=== Begin Enclosure ===

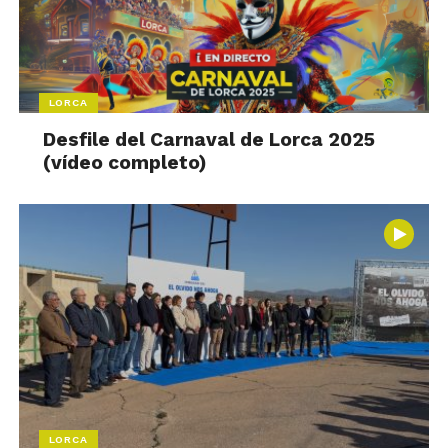
LORCA
Desfile del Carnaval de Lorca 2025
(vídeo completo)
LORCA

=== End Enclosure ===

[TASK TO COMPLETE]:
Restate the material above word for word, omitting the pictures.

[WRITTEN SOLUTION]:
LORCA
Desfile del Carnaval de Lorca 2025
(vídeo completo)
LORCA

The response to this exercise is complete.